§ **WHAT YOU ARE ASKED TO DO**
Search the records for the word "preview" and report each line that has it.

*** Opening of SUPPLIED MATERIAL ***

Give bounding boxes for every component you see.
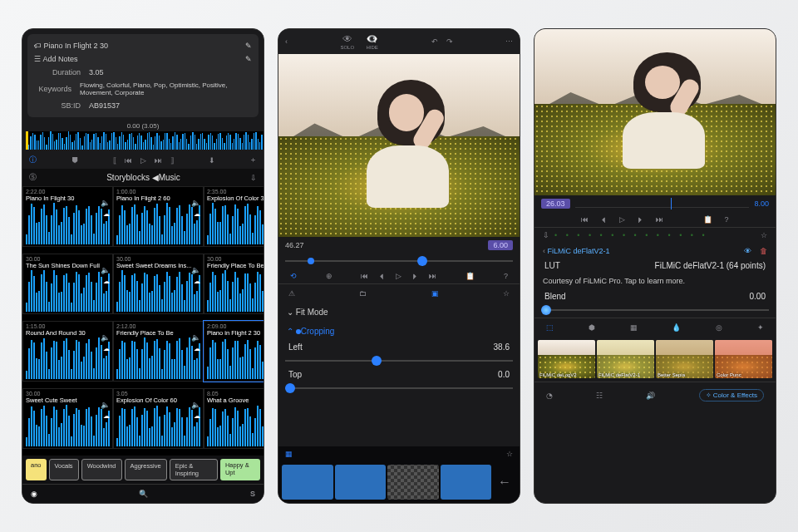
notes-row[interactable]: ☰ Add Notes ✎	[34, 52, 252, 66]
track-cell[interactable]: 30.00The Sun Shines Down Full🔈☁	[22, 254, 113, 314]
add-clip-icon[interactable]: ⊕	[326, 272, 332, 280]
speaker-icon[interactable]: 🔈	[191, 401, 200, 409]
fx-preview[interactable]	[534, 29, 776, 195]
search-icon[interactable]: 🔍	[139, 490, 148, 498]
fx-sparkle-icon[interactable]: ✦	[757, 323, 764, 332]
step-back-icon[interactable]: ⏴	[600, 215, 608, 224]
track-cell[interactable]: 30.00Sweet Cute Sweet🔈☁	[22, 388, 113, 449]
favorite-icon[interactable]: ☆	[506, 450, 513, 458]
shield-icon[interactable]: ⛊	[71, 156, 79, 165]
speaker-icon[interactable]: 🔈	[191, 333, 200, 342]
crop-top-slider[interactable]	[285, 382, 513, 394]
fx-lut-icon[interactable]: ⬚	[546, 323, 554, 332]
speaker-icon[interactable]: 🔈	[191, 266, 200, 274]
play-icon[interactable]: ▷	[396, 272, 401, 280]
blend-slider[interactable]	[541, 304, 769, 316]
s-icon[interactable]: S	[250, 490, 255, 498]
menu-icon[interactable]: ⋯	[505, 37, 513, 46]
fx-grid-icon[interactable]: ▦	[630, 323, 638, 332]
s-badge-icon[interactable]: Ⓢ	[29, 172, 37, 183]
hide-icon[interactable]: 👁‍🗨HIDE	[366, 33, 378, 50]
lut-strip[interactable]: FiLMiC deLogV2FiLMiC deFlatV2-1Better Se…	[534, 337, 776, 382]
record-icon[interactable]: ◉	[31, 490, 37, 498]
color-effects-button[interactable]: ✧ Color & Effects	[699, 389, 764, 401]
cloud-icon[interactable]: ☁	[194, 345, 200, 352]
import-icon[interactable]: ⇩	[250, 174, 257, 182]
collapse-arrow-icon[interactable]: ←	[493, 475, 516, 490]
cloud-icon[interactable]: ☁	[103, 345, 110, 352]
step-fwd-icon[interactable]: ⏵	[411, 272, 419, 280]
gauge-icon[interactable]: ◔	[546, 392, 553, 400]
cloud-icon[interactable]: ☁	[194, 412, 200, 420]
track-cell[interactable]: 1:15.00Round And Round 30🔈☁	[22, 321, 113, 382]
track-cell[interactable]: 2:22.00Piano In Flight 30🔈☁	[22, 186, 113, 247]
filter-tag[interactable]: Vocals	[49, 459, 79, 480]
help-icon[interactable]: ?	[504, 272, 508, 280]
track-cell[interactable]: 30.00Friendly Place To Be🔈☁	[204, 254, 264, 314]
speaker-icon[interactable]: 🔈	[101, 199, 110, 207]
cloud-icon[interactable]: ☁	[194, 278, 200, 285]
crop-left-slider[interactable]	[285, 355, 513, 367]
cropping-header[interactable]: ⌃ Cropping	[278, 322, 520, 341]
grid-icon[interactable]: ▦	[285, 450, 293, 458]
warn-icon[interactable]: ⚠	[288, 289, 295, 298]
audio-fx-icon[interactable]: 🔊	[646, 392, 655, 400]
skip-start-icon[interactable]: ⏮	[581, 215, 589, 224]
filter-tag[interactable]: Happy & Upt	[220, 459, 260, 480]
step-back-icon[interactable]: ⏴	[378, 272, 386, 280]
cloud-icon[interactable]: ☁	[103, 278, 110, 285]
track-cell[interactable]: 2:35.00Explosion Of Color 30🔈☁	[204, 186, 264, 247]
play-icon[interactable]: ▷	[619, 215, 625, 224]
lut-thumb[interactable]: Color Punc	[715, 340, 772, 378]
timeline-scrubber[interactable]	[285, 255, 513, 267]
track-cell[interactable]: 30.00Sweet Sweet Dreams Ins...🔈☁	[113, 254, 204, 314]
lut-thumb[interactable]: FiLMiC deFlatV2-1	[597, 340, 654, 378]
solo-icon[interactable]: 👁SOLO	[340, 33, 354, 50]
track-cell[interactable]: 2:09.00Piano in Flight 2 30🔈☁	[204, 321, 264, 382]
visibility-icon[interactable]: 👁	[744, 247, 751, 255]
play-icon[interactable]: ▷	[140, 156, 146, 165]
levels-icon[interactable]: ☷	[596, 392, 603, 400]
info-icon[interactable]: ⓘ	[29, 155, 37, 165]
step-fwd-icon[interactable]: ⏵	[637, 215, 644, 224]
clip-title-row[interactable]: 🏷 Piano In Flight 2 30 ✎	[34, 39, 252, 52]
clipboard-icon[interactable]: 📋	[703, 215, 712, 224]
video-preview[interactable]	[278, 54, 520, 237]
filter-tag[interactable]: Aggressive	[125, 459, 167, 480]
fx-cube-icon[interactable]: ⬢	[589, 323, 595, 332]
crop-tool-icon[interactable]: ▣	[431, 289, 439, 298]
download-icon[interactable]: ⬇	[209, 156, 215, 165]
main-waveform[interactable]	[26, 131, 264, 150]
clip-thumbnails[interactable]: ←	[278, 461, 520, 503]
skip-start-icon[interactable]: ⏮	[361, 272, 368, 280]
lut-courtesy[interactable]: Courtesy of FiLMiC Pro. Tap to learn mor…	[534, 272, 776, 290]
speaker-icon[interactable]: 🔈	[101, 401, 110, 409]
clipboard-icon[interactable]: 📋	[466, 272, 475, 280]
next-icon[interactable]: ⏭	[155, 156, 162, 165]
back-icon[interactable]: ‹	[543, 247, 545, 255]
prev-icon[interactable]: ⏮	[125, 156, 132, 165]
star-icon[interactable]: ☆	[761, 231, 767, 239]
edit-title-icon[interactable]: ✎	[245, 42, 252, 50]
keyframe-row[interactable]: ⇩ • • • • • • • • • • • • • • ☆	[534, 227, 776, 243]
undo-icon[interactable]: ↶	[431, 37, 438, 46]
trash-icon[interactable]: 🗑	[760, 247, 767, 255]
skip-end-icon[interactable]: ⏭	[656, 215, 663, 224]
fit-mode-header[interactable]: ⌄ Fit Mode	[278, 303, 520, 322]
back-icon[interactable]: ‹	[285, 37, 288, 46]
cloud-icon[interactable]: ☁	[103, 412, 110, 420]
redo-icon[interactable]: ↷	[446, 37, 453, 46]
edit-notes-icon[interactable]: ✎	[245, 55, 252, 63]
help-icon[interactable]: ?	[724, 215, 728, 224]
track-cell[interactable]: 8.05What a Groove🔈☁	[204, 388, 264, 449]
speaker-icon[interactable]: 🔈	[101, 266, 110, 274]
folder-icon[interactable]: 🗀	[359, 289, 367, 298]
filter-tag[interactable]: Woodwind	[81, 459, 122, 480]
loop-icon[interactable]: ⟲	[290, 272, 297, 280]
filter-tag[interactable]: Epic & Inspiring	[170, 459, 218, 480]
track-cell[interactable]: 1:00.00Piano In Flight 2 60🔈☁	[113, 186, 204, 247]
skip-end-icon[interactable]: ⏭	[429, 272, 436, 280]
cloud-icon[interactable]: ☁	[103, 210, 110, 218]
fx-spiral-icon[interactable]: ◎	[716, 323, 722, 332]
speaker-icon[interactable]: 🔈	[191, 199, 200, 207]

*** Close of SUPPLIED MATERIAL ***
*** Opening of SUPPLIED MATERIAL ***

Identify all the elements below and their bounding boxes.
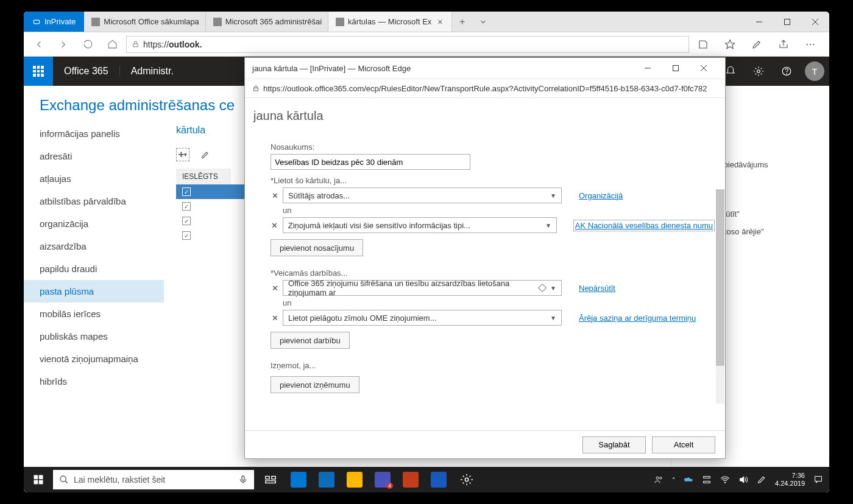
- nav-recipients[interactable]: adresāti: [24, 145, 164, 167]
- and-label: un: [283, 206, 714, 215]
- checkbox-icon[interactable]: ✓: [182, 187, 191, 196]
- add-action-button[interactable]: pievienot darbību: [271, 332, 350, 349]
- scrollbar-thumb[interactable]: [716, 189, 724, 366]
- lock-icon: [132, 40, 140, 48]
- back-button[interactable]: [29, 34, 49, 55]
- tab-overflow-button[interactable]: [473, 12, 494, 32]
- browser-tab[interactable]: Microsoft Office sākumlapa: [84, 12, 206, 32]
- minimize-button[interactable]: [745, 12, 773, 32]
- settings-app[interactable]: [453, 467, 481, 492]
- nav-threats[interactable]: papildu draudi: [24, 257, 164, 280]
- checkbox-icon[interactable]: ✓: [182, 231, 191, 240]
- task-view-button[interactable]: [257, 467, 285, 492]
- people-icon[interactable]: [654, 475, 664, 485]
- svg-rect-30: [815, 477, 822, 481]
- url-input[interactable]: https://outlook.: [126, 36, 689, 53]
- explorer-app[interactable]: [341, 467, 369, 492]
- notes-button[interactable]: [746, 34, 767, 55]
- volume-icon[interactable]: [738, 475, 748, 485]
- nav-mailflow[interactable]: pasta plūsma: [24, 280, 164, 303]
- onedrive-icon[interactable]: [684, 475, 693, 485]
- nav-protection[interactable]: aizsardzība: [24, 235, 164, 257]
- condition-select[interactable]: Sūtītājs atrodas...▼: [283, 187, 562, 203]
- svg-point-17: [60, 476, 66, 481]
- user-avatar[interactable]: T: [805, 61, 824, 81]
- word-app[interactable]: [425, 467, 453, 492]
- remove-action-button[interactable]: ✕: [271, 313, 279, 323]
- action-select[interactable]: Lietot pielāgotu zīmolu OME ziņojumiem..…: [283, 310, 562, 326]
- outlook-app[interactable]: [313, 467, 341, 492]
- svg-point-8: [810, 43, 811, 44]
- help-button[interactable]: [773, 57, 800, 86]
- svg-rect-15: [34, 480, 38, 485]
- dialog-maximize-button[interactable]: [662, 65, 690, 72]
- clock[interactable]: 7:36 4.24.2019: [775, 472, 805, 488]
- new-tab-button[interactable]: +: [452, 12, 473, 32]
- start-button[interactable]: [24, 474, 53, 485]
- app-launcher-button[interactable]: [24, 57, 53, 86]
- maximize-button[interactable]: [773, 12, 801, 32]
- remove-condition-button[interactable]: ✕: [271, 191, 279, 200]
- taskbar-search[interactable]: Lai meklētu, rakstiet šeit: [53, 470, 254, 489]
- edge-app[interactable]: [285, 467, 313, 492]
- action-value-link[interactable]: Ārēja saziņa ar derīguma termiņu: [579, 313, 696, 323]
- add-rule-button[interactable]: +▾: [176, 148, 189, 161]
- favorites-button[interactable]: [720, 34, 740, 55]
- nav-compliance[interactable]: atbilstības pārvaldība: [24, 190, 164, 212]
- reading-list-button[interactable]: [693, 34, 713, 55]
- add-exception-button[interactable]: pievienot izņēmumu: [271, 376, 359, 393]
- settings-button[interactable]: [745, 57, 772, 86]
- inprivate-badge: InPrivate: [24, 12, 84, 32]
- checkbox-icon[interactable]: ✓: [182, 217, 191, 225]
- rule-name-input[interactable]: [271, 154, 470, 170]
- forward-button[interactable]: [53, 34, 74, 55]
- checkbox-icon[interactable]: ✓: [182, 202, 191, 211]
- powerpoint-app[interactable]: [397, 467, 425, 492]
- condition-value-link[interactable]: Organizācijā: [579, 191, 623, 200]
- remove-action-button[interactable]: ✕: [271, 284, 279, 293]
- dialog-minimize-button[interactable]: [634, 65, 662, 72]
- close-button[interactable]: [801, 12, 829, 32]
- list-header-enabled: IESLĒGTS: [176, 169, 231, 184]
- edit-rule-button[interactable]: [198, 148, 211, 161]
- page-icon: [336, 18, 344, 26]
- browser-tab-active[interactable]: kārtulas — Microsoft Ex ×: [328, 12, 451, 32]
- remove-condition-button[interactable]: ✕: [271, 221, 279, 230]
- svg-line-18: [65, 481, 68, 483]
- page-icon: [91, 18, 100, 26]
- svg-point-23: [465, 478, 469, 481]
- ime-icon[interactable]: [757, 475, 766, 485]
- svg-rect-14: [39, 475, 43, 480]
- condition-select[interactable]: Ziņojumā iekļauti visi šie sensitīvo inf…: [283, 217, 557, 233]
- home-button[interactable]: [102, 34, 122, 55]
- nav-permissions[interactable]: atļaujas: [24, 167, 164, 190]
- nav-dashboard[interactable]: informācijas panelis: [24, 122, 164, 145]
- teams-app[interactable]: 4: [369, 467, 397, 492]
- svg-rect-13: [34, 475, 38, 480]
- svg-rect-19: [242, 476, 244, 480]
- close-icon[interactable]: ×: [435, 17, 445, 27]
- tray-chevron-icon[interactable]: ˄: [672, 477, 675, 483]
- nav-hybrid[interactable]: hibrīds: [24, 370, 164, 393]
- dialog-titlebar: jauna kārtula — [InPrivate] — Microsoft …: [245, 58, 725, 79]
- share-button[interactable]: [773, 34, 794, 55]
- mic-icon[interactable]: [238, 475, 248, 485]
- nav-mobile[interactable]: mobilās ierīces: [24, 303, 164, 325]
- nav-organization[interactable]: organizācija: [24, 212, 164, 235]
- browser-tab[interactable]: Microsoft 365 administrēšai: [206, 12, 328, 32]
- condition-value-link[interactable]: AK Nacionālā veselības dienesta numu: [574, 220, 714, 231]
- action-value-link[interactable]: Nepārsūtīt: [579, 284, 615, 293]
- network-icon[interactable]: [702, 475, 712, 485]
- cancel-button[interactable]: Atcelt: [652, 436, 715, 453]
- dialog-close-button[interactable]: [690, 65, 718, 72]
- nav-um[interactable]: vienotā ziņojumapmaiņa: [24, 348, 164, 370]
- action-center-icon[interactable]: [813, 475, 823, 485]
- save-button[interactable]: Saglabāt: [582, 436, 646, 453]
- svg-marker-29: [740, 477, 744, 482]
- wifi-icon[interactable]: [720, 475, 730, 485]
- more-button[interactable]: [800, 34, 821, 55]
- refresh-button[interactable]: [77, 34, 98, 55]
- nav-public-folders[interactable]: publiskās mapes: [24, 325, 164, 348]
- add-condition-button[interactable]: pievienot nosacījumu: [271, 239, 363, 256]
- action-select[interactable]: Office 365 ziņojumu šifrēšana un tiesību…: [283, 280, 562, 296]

*** Close of SUPPLIED MATERIAL ***

§ **EXERCISE SOLUTION**
fx-preview[interactable]	[534, 29, 776, 195]
video-preview[interactable]	[278, 54, 520, 237]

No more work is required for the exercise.